A strong dollar and sluggish sales growth drove a sharp drop in quarterly profits at Colgate-Palmolive and the world’s biggest toothpaste maker warned the sales pressure has carried through to the current quarter.
Shares were marked down 4.4 per cent in pre-market trading.
“The third quarter was a challenging one with category growth rates remaining soft in many markets and unfavourable movements in foreign exchange,” said Ian Cook, chairman and chief executive.
Net sales fell 3.2 per cent to $3.84bn for the three months to end of September. Within this organic sales was down 0.5 per cent, the first decline the company recorded in years.
Net income dropped nearly 14 per cent to $523m however as gross profit margins fell 100 basis points to 59 per cent.

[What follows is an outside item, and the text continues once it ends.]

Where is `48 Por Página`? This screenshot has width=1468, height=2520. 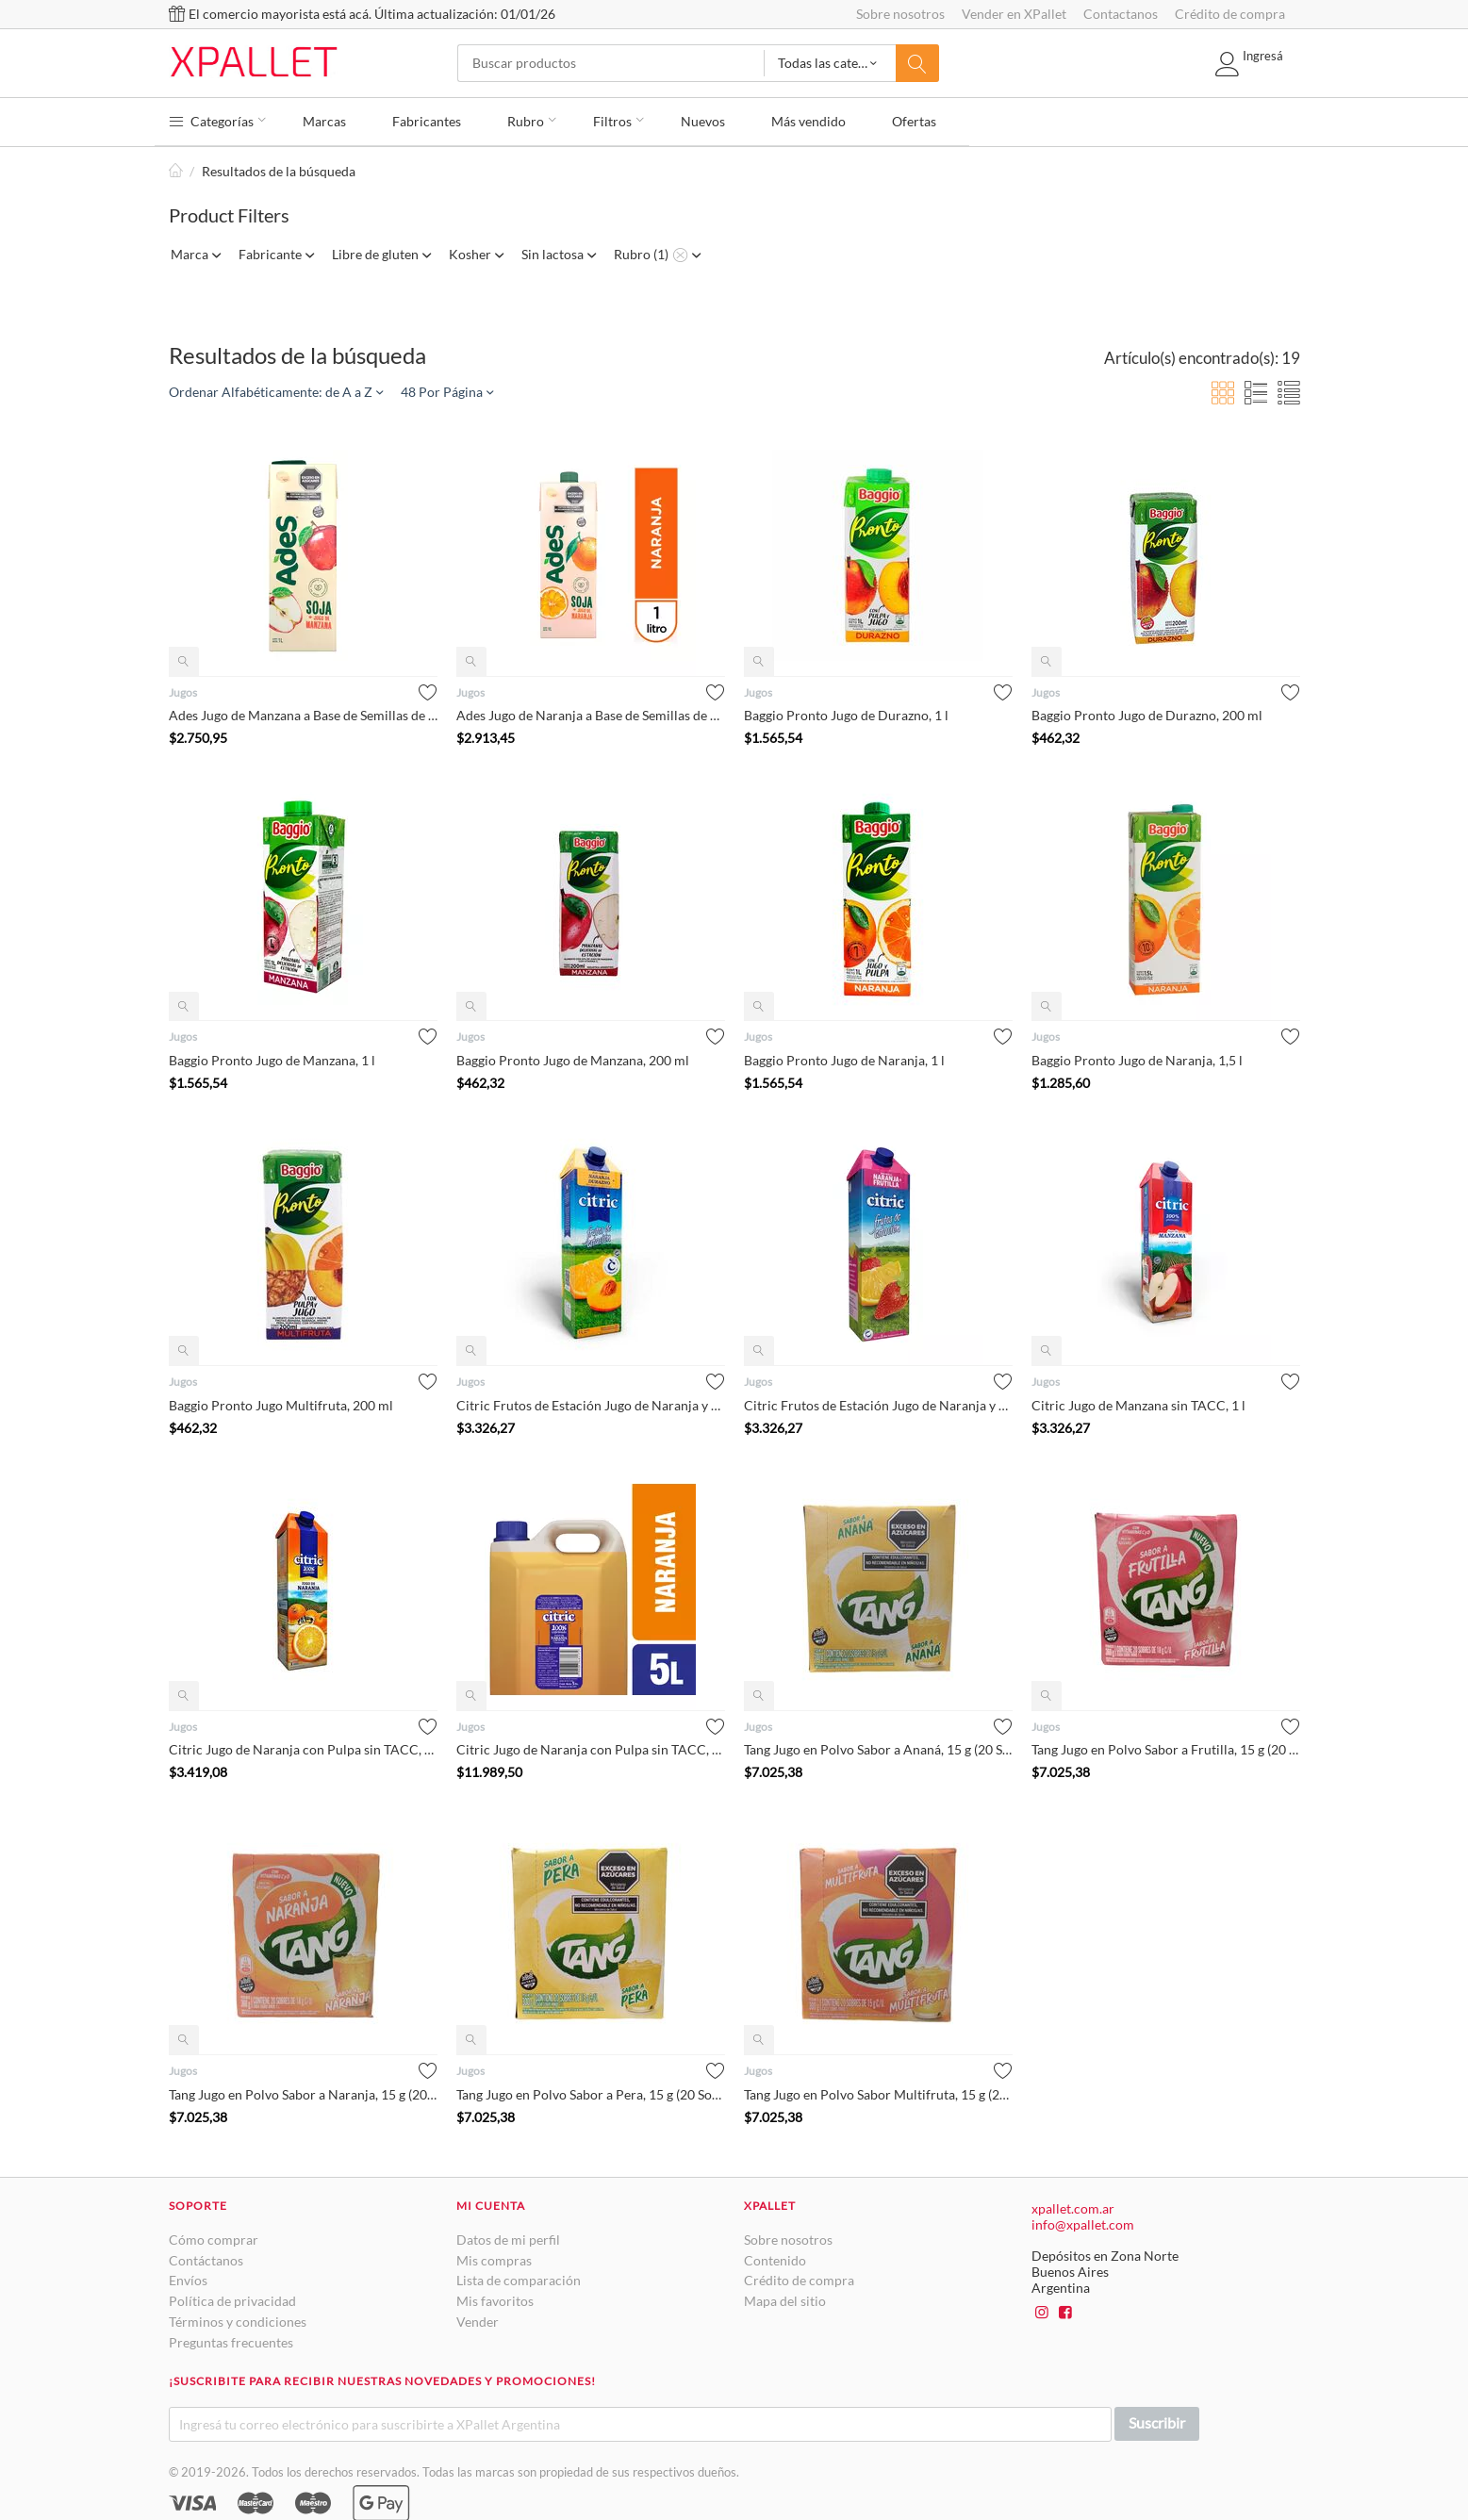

Like many big consumer goods companies, Colgate is being hit on all fronts. On one hand, higher freight, packaging and ingredient costs are squeezing margins while shifting consumer tastes — particularly in North America — meant established big household brands have been steadily losing ground to smaller and more health-conscious or eco-friendly start-ups.
But for Colgate, which generates nearly 75 per cent of its sales outside of North America, the strong greenback is heaping additional pain on its results with revenues earned abroad diminished when they are converted back into dollars.
The company said on Friday foreign exchange headwind shaved 4 per cent of its third quarter sales.
The impact of the strong dollar was particularly pronounced in Latin America. The region is one of Colgate’s biggest, accounting for over a fifth of total group revenue. During the third quarter, net sales fell 13 per cent largely as a result of rise in the greenback. Efforts to offset higher costs with higher prices also had an impact on demand. Although Colgate raised prices on its products in the region by 2.5 per cent, unit sales slid 6 per cent.
Colgate said the pressure has not abated in the current quarter and is now forecasting fourth quarter net sales to decline by low single-digit. However it said it was still expecting full-year earnings per share to increase by 3-4 per cent compared to 2017.
“As we look ahead, while uncertainty in global markets and category growth worldwide remain challenging, we are maintaining our heightened focus on brand building and increased productivity while accelerating our change efforts,” said Mr Cook.